The subconscious mind is associated with and controls the autonomic nervous system. The entire mind, i.e., conscious, subconscious and super conscious, is part of the aura, and thus, part of the soul. Once science has a more firm foundation to define the soul and has established criteria for the soul, it will be able to measure and study the mind and the entire soul more readily, but today, since science does not believe in the soul’s existence (despite proving that it exists), further measurement and study of the soul is unlikely.

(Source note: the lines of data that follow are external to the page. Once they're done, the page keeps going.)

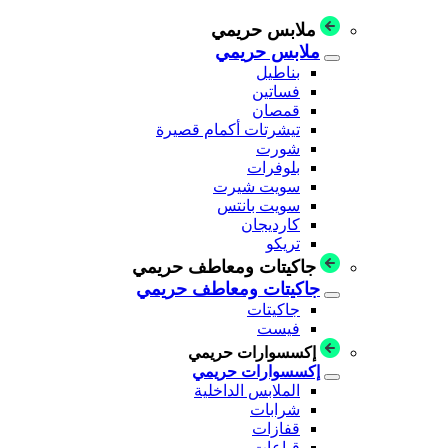
ملابس حريمي
ملابس حريمي
بناطيل
فساتين
قمصان
تيشرتات أكمام قصيرة
شورت
بلوفرات
سويت شيرت
سويت بانتس
كارديجان
تريكو
جاكيتات ومعاطف حريمي
جاكيتات ومعاطف حريمي
جاكيتات
فيست
إكسسوارات حريمي
إكسسوارات حريمي
الملابس الداخلية
شرابات
قفازات
قباعات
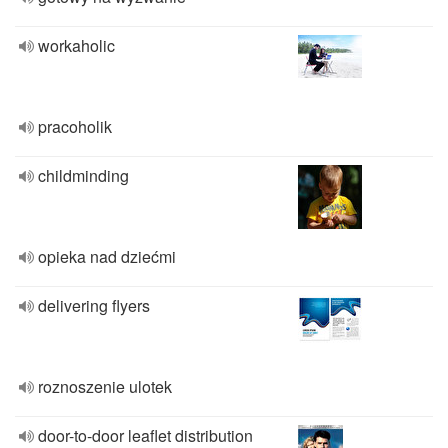
workaholic
pracoholik
childminding
opieka nad dziećmi
delivering flyers
roznoszenie ulotek
door-to-door leaflet distribution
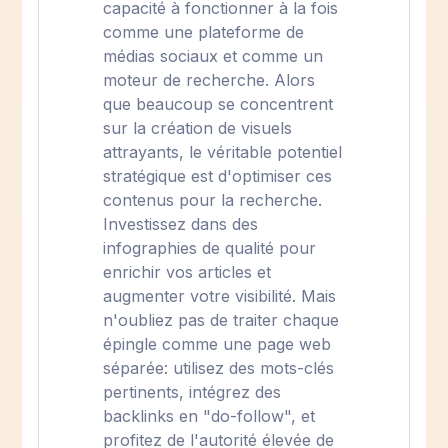
capacité à fonctionner à la fois
comme une plateforme de
médias sociaux et comme un
moteur de recherche. Alors
que beaucoup se concentrent
sur la création de visuels
attrayants, le véritable potentiel
stratégique est d'optimiser ces
contenus pour la recherche.
Investissez dans des
infographies de qualité pour
enrichir vos articles et
augmenter votre visibilité. Mais
n'oubliez pas de traiter chaque
épingle comme une page web
séparée: utilisez des mots-clés
pertinents, intégrez des
backlinks en "do-follow", et
profitez de l'autorité élevée de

Chinese medicine says that acupuncture works because of energy changes that occur along the meridians of the aura. It is said that a form of energy called “chi” (or “ch’i”) in China and “prana” in Buddhism and Hinduism can be harnessed by the soul and flows through the meridians. When this happens, it can be measured, but since Western science has yet to recognize that it has already discovered the soul/aura, it cannot make any claims of measuring the energy that flows through the meridians, nor even confirm that the meridians exist.
Today, we are still a long way from realizing that we discovered the soul decades ago and reported it in our mainstream scientific literature, publications and research data. There is really no reason to debate the fact with skeptics. All we need to do is to pick up the research from decades ago and resume it. The resulting new data will speak for itself and confirm that science is studying the life force and the mind when it studies this force. Eventually, it will become apparent to all that this abstract but measurable force is the aura and thus, the soul. All we need to do now is delve further and deeper into research to collect new data.